■ Records from a data collection ■
-----

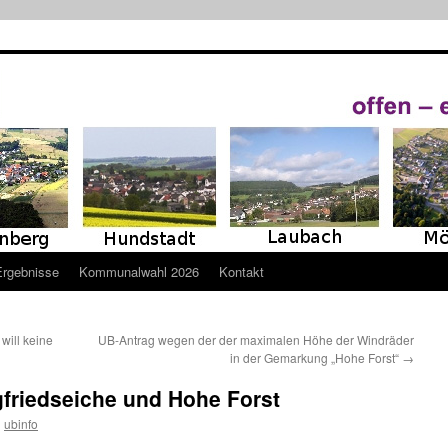
Ergebnisse
Kommunalwahl 2026
Kontakt
will keine
UB-Antrag wegen der der maximalen Höhe der Windräder
in der Gemarkung „Hohe Forst“
→
gfriedseiche und Hohe Forst
n
ubinfo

-----

■ Exercise objective ■
Return every record exactly. Pictures stay out.

■ Written solution ■
Ergebnisse
Kommunalwahl 2026
Kontakt
will keine
UB-Antrag wegen der der maximalen Höhe der Windräder
in der Gemarkung „Hohe Forst“
→
gfriedseiche und Hohe Forst
n
ubinfo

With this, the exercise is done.